Leia a entrevista completa:
Brasil de Fato – Lara, pode explicar o que é a Global Sumud Flotilla?
Lara Souza – A GSF é uma missão bem recente, preparada em tempo recorde. Depois da visibilidade da flotilha do Madleen e do Handala, da Flotilha da Liberdade, surgiu essa iniciativa. Em paralelo também foi feita a Marcha Global para Gaza, na mesma semana do Madeleen. Tinham mais de 4 mil pessoas de vários países caminhando para Gaza para tentar furar o bloqueio. A partir disso, veio essa percepção de que a gente precisa fazer algo maior, em unidade.
Assim nasceu a Global Sumud Flotilla. A tentativa de furar o bloqueio via mar era uma tentativa melhor, mais estruturada, com mais chance de sucesso. O pessoal da Global March, que depois virou o Global Movement, se juntou à Global Sumud dessa união de forças. Assim foi construída, em tempo recorde, uma missão gigante planejada em 2 meses. Com muita dedicação, energia e força de todo mundo. A gente teve mais de 28 mil inscrições de pessoas disponíveis para viajar no barco ou para ficar no suporte em terra.
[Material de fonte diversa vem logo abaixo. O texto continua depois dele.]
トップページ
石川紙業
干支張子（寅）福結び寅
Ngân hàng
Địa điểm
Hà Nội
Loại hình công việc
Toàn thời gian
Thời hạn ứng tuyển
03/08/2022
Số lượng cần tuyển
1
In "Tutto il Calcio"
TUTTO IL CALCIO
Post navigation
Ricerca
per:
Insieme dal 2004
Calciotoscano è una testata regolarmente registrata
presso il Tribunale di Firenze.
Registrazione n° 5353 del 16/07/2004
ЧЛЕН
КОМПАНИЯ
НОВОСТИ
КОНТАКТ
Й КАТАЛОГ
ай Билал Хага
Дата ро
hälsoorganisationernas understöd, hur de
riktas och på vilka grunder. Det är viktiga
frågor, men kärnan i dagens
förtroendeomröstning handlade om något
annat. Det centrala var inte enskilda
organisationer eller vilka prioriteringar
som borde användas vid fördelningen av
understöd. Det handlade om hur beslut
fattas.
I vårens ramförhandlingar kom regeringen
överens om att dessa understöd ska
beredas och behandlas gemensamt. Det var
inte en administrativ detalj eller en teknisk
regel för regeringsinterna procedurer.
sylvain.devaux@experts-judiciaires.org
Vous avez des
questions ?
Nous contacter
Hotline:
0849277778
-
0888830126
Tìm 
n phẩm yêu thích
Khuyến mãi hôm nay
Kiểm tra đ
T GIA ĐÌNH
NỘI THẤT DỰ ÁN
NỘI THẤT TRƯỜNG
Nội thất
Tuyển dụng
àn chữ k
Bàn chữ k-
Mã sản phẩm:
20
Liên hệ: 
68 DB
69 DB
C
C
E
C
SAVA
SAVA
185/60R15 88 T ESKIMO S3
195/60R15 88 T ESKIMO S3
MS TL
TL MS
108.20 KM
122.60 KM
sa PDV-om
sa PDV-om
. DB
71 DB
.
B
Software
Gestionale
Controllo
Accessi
Qual a diferença entre a Global Sumud Flotilla e a Coalizão Flotilha da Liberdade? A primeira é uma continuação da segunda? Considerando que foi fundada em julho de 2025, enquanto a Flotilha da Liberdade é de 2010.
É uma continuação, e tem pessoas que fazem parte das duas iniciativas. Por exemplo, o Thiago [Ávila] é parte da Freedom Flotilla e da Global Sumud, assim como Yasmin, que é uma militante turca alemã que foi solta hoje [nesta segunda-feira, 6 de outubro]. É uma iniciativa para somar forças. Tem uma iniciativa agora da Freedom Flotilla que está com uma missão agora rumo à Gaza, chamada de Thousand Madleens [Mil Madeleines], no barco Conscience, que havia sido bombardeado por Israel em maio deste ano [em Malta, quando se preparava para sair rumo à Gaza].
É uma tentativa de ampliar o movimento. Vem da ideia de fazer ondas de navegação, Global Sumud é uma primeira onda, Thousand Madleens é uma segunda onda, logo tem que haver uma terceira. Se a gente tiver o tempo todo barcos saindo, eles não conseguem parar a gente.
Como você se envolveu e se tornou coordenadora da delegação brasileira?
Eu entrei como coordenadora da nossa pasta de recrutamento e de lidar com as pessoas, de aproximação. Aí a gente tinha o Lucas [Gusmão], coordenador da delegação brasileira, mas ele ia embarcar. Quando ele decidiu embarcar, ele me pediu pra assumir o lugar dele. Uma semana antes do embarque eu assumi a coordenação da delegação, substituindo o Lucas que embarcou e que hoje está detido ilegalmente [ele e o restante da delegação brasileira foram libertados na manhã desta terça-feira]. A minha trajetória é essa. Desde então, desde a semana que eles embarcaram em Barcelona, eu assumi a coordenação brasileira e a gente tem feito todo o suporte em terra.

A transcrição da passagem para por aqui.